Леон Муссинак, который верит в «специфичность» искусств, предлагает кинематографистам вдохновляться Гордоном Крэгом. Невозможно отделить от театра пантомиму, являющуюся одним из его аспектов, а также одним из путей, ведущих к кино. Это путь Чарли Чаплина. Почему он выбрал его? Следующая притча, может быть, поможет в этом разобраться. Когда Мехмет-Али решился предпринять рискованный поход против Ваххабитов, он пригласил на совет своих лучших офицеров и, показав им на большой ковер, лежавший посреди комнаты, и на яблоко в центре ковра, сказал: «Это яблоко - Неджд, который нужно захватить, этот ковер - пустыня, в которой не может жить армия. Я отдам командование своими силами тому, кто возьмет яблоко, не ступая ногой на ковер». После разных неудачных попыток вышел принц Ибрагим, он спокойно встал на колени возле ковра, свернул его, и, когда осталась лишь узкая полоска, легко взял яблоко.

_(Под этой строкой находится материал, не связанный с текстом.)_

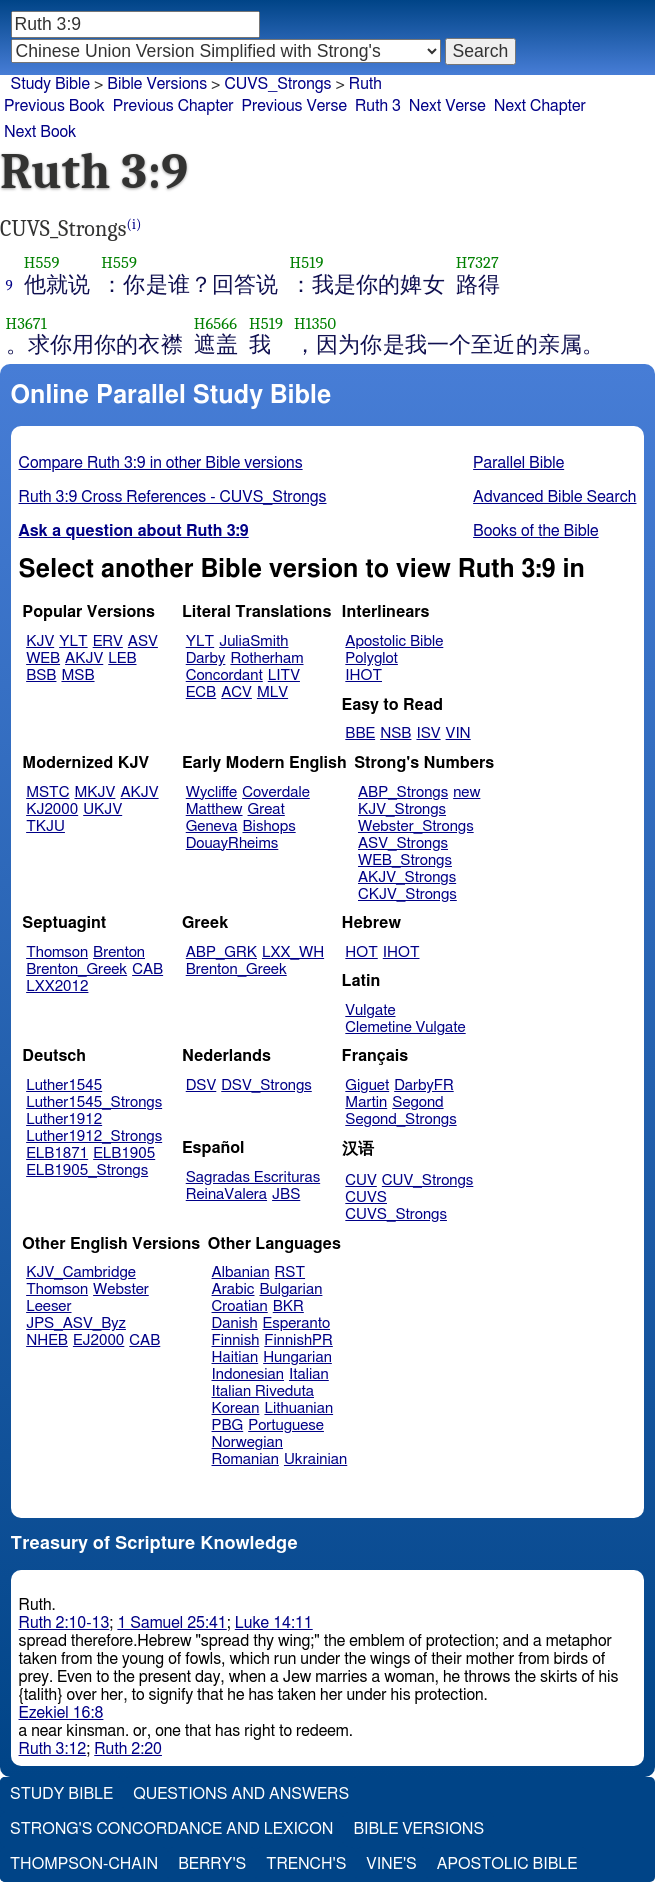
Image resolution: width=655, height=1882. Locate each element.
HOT (361, 952)
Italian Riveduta (263, 1391)
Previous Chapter (173, 106)
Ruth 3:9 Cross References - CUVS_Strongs (173, 497)
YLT (73, 641)
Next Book (40, 132)
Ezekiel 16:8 (61, 1713)
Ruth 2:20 (128, 1749)
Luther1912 (64, 1119)
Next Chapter (540, 106)
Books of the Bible (536, 531)
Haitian (235, 1357)
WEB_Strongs (405, 860)
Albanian (241, 1272)
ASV (143, 641)
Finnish (236, 1340)
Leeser (48, 1306)
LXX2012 (57, 986)
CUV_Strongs (427, 1180)
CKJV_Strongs (407, 894)
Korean (236, 1408)
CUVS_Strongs (277, 84)
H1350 (315, 323)
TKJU (45, 826)
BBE (360, 733)
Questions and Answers (241, 1794)
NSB (395, 733)
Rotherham (266, 658)
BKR (288, 1306)
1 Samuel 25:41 (171, 1623)
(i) (134, 224)
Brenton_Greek (76, 969)
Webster (121, 1289)
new (466, 792)
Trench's (306, 1864)
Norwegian (247, 1442)
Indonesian (248, 1374)
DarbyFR (424, 1085)
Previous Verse (294, 106)
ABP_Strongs (403, 792)
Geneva (212, 826)
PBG (228, 1425)
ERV (108, 641)
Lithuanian (298, 1408)
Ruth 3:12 (53, 1749)
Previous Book (54, 106)
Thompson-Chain (84, 1864)
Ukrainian (315, 1459)
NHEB (47, 1340)
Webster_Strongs (416, 826)
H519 (307, 262)
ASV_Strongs (403, 843)
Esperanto (297, 1323)
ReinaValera (226, 1194)
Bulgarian (290, 1289)
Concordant (224, 675)
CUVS (366, 1197)
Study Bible (50, 84)
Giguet (367, 1085)
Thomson (57, 952)
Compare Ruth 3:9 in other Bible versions (161, 463)
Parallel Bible (518, 463)
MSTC (47, 792)
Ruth (365, 84)
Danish (235, 1323)
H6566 (215, 323)
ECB (201, 692)
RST (290, 1272)
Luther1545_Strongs (94, 1102)
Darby (206, 658)
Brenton (119, 952)
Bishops (268, 826)
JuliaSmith (253, 641)
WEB (43, 658)
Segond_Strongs (400, 1119)
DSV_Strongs (266, 1085)
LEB (122, 658)
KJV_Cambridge (81, 1272)
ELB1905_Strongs (87, 1170)
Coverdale (276, 792)
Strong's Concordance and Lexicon (171, 1829)
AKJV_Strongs (407, 877)
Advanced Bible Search (554, 497)
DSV (201, 1085)
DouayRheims (232, 843)
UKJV (102, 809)
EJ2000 (98, 1340)
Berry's (212, 1864)
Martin (366, 1102)
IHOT (363, 675)
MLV (272, 692)
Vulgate (370, 1010)
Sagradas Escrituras (253, 1177)
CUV (361, 1180)
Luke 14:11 (274, 1623)
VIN (458, 733)
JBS (286, 1194)
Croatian (240, 1306)
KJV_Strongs (402, 809)
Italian (309, 1374)
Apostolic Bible (507, 1864)
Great (266, 809)
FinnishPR (298, 1340)
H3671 (26, 323)
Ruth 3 (378, 106)
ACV (236, 692)
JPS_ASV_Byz (76, 1323)
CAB (147, 969)
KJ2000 (52, 809)
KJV (40, 641)
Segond (417, 1102)
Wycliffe (211, 792)
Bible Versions (157, 84)
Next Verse (447, 106)
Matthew (214, 809)
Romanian (245, 1459)
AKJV (84, 658)
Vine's (391, 1864)
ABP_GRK (221, 952)
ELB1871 (57, 1153)
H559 (42, 262)
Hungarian (297, 1357)
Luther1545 (64, 1085)
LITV (284, 675)
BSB (41, 675)
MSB (77, 675)
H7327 (477, 262)
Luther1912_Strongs (94, 1136)
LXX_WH (293, 952)
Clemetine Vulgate (405, 1027)
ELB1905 (124, 1153)
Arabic (233, 1289)
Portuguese (286, 1425)
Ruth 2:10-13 (64, 1623)
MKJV (95, 792)
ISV (428, 733)
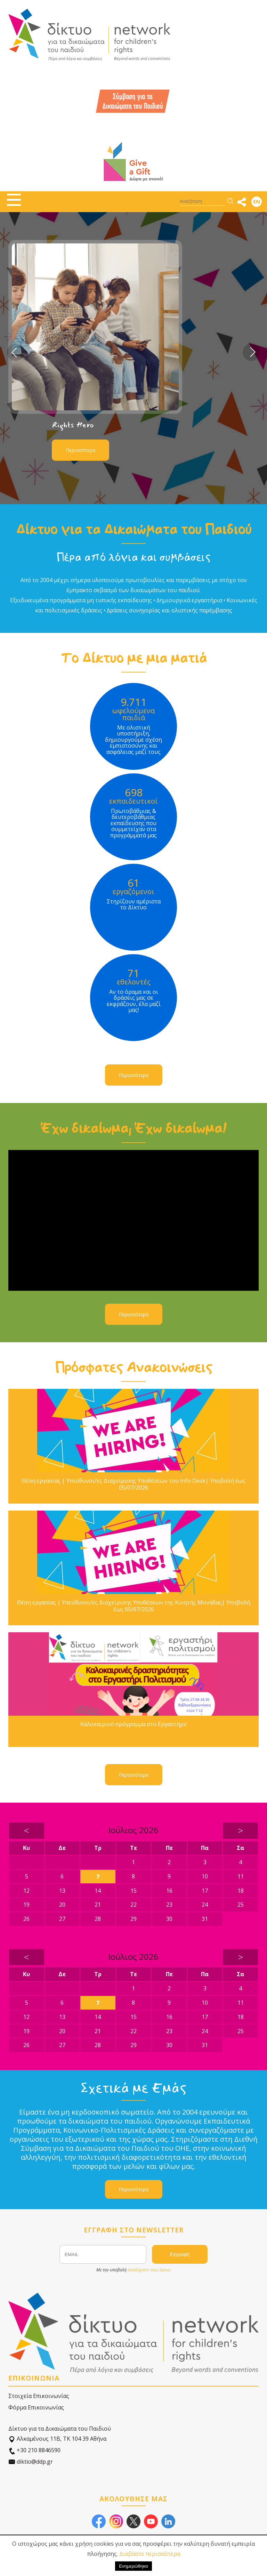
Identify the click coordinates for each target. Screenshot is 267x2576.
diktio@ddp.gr (30, 2462)
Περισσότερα (80, 450)
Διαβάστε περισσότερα (149, 2554)
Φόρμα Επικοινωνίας (36, 2407)
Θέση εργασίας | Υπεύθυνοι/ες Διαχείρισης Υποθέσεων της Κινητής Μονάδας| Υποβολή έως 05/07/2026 (133, 1605)
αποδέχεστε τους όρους (149, 2270)
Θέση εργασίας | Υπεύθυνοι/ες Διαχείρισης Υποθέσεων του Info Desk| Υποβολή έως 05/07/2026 (133, 1484)
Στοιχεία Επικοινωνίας (38, 2396)
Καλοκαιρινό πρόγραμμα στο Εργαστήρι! (133, 1724)
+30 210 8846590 (34, 2450)
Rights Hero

Пусть другие извлекают из этой истории политические или военные уроки;

по отношению к искусству ее смысл ясен: мы можем обрести то, что ищем, лишь исходя из того, что имеем. Чарли Чаплин не пытался создать искусство, новое во всех своих сферах;

он пошел от того, в чем был уверен: выразительных средств пантомимы;

понемногу он свернул ковер, протянул к тому, чего он жаждал, те средства, которыми он владел, и взял яблоко, бывшее не чем иным, как «Парижанкой» и «Золотой лихорадкой». И он сделал это, не зная историю о ковре Ибрагима, так же как он вызывал смех, не зная работы Бергсона, что весьма огорчительно для философов и эстетиков. Танец в свою очередь происходит от пантомимы;

в сущности, это пантомима, фигуры которой, выбранные в качестве наиболее выразительных, были зафиксированы, закреплены более или менее точными числовыми отношениями и повторены таким образом, чтобы получить ритмическую акцентировку. Орхестическая чувствительность была часто использована на экране для усиления драматического эффекта некоторых кусков «Путь на Восток», «Лев Моголов» «Кин») или для провоцирования физиологического аффекта, подобного тому, что вызывают ускоряющиеся танцы (дервишы, шаманы, исавийя).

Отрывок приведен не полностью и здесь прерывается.